Elle jeta sur le lit un nécessaire pour crocheter les portes.

— Et voici comment je suis entrée.

Isabelle acquisça, et prit la main de Manon, toute aussi pensive. Un silence s’installa. La jeune noble se leva et fixa Marie-Sophie dans les yeux.

— Bien. Et cette arrestation ?

— Je ne sais pas tout, mais quelqu’un a découvert chez ma commandeuse un livre interdit, identique a celui que je vous ai fait parvenir hier pendant votre séance d’équitation. Votre père a donc été contraint de l’arrêter pour hérésie. Un coursier est parti ce matin pour prévenir l’Évêque de Besançon. Il faut la sortir de là ! Sinon elle sera torturée et certainement brûlée vive. Je suis toute seule, j’ai besoin de votre aide, s’il vous plait. Rapellez-vous qu’elle voulait vous aider.

Isabelle lança un regard interrogateur à Manon.

— Nous avons décidé hier soir de suivre Madame de Montbrumeux, n’est-ce pas Isabelle ?

— Tu as raison. On ne peut pas la laisser ainsi, j’apprécie cette femme, et je vous sens sincère, Marie-Sophie. Tant qu’à transgresser l’autorité parentale, autant nous rendre utiles. Nous sommes à votre service.

Cette dernière lâcha un soupir de soulagement. Elle s’assit sur le lit comme si on venait de lui enlever un énorme poids des épaules.

— Par cette décision, je vous vois digne de figurer un jour dans nos rangs. Habillez-vous pour voyager. Ensuite il faut réfléchir au moyen de les libérer, elle et les deux chevaleresses qui l’accompagnaient.

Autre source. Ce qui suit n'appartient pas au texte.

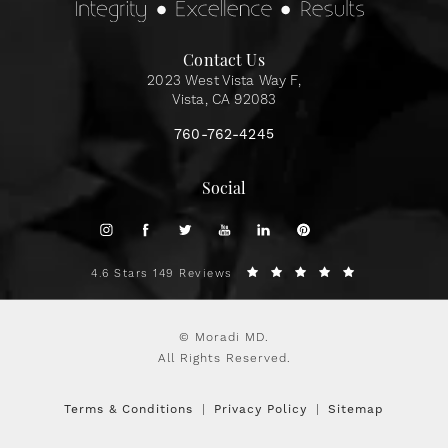
Contact Us
2023 West Vista Way F,
Vista, CA 92083
760-762-4245
Social
4.6 Stars 149 Reviews
© Moradi MD.
All Rights Reserved.
Terms & Conditions
Privacy Policy
Sitemap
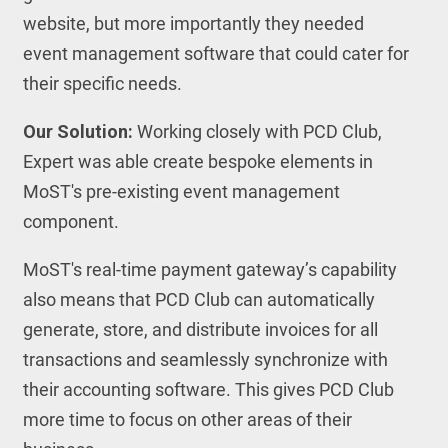
website, but more importantly they needed
event management software that could cater for
their specific needs.
Our Solution:
Working closely with PCD Club,
Expert was able create bespoke elements in
MoST's pre-existing event management
component.
MoST's real-time payment gateway’s capability
also means that PCD Club can automatically
generate, store, and distribute invoices for all
transactions and seamlessly synchronize with
their accounting software. This gives PCD Club
more time to focus on other areas of their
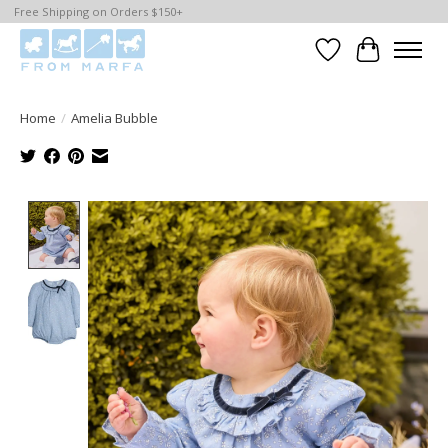
Free Shipping on Orders $150+
Wishlist
Cart
Home
/
Amelia Bubble
Product image slideshow Items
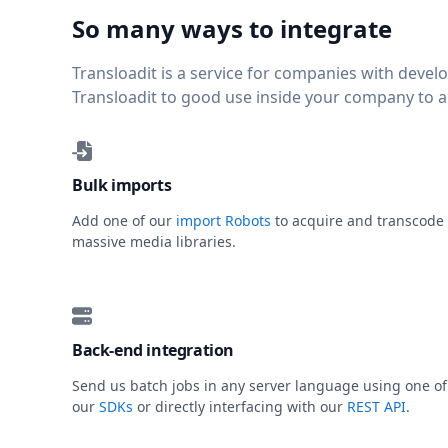
So many ways to integrate
Transloadit is a service for companies with deve
Transloadit to good use inside your company to 
Bulk imports
Add one of our
import Robots
to acquire and transcode
massive media libraries.
Back-end integration
Send us batch jobs in any server language using one of
our
SDKs
or directly interfacing with our
REST API
.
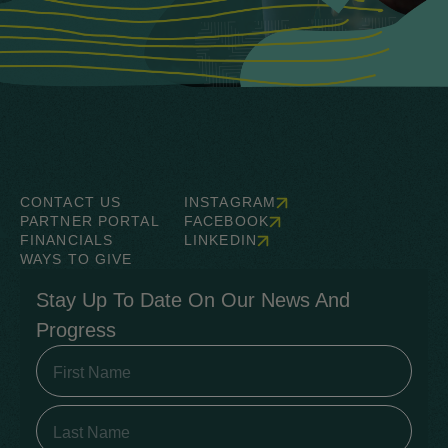
CONTACT US
INSTAGRAM
PARTNER PORTAL
FACEBOOK
FINANCIALS
LINKEDIN
WAYS TO GIVE
Stay Up To Date On Our News And
Progress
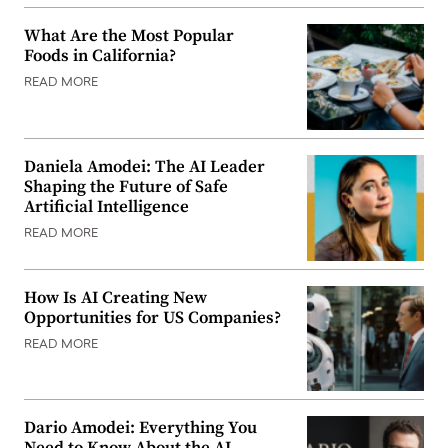
What Are the Most Popular
Foods in California?
READ MORE
Daniela Amodei: The AI Leader
Shaping the Future of Safe
Artificial Intelligence
READ MORE
How Is AI Creating New
Opportunities for US Companies?
READ MORE
Dario Amodei: Everything You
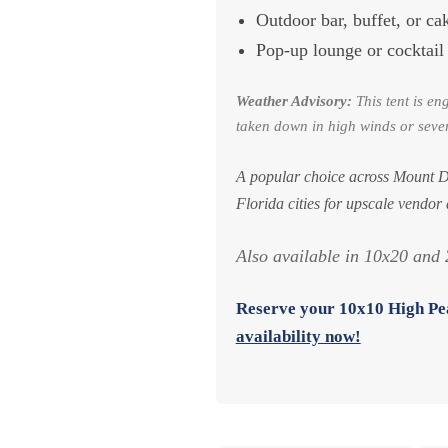
Outdoor bar, buffet, or ca
Pop-up lounge or cocktail
Weather Advisory:
This tent is en
taken down in high winds or sever
A popular choice across Mount D
Florida cities for upscale vendor
Also available in 10x20 and 2
Reserve your
10x10 High Pea
availability now!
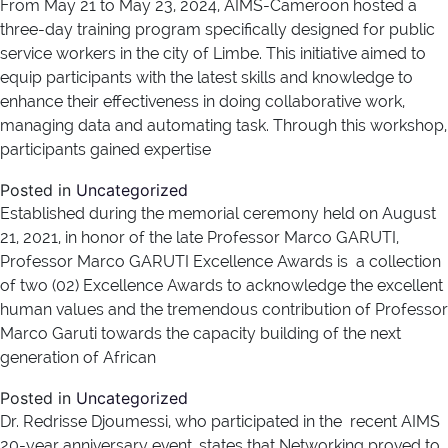
From May 21 to May 23, 2024, AIMS-Cameroon hosted a
three-day training program specifically designed for public
service workers in the city of Limbe. This initiative aimed to
equip participants with the latest skills and knowledge to
enhance their effectiveness in doing collaborative work,
managing data and automating task. Through this workshop,
participants gained expertise
Posted in
Uncategorized
Established during the memorial ceremony held on August
21, 2021, in honor of the late Professor Marco GARUTI,
Professor Marco GARUTI Excellence Awards is a collection
of two (02) Excellence Awards to acknowledge the excellent
human values and the tremendous contribution of Professor
Marco Garuti towards the capacity building of the next
generation of African
Posted in
Uncategorized
Dr. Redrisse Djoumessi, who participated in the recent AIMS
20-year anniversary event, states that Networking proved to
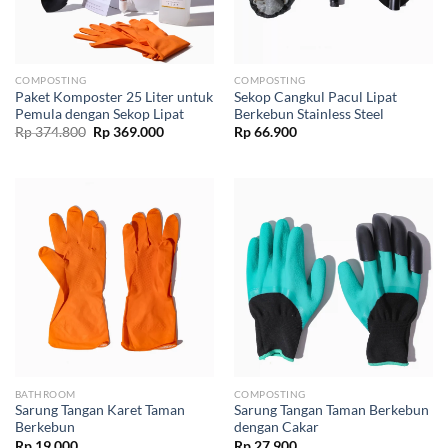
COMPOSTING
COMPOSTING
Paket Komposter 25 Liter untuk
Sekop Cangkul Pacul Lipat
Pemula dengan Sekop Lipat
Berkebun Stainless Steel
Original
Current
Rp
374.800
Rp
369.000
Rp
66.900
price
price
was:
is:
Rp 374.800.
Rp 369.000.
BATHROOM
COMPOSTING
Sarung Tangan Karet Taman
Sarung Tangan Taman Berkebun
Berkebun
dengan Cakar
Rp
19.000
Rp
27.900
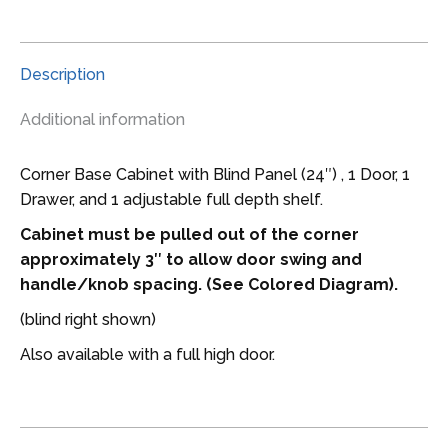
wide
Blind
Corner
Description
Base
LH
Additional information
Cabinet
quantity
Corner Base Cabinet with Blind Panel (24″) , 1 Door, 1
Drawer, and 1 adjustable full depth shelf.
Cabinet must be pulled out of the corner
approximately 3″ to allow door swing and
handle/knob spacing. (See Colored Diagram).
(blind right shown)
Also available with a full high door.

Elle leur tendit à chacune une dague qu’elle sortit de ses manches, leur montrant comment les fixer à la ceinture.

— Combien de temps avant l’arrivée de l’Évêque ? s’enquit Manon.

Isabelle connaissait les distances et la durée du voyage, mais Marie-Sophie se montra la plus rapide à répondre.

— À l’aller, avec les relais, le messager prendra moins d’une journée. Mais au retour, avec le carrosse, il leur faudra au moins deux jours.

Manon manifesta son inquiétude en ce qui concernait les préparatifs nécessaires.

— Nous voyagerons léger, mes camarades ont des armes, cachées dans notre calèche et je dois prendre les miennes. Question nourriture, pas de problèmes. Si nous ne partons pas trop tard, nous aurons un point de chute pour la nuit.

— Bien. Si on considère les forces en présence, mon père a un sergent et deux hommes d’armes. Nous sommes trois, mais ni Manon ni moi ne savons manier une épée ou un arc. Il va falloir ruser.

Les trois femmes commencèrent à élaborer un plan.

Manon était d’avis d’attendre la nuit, avec un seul homme d’arme éveillé au lieu de deux et l’avantage de la surprise, l’évasion serait simple. La chevaleresse indiqua aux deux novices qu’il était important de gagner du temps sur leurs poursuivants qui tenteraient de les pister.

Elle proposa de disperser les chevaux qui resteraient dans les stalles ou les emmener. Ainsi, nulle poursuite ne serait possible avant l’arrivée des autorités religieuses.

— Par contre, il faudra éloigner le palefrenier, ce n’est qu’un jeune homme un peu simplet.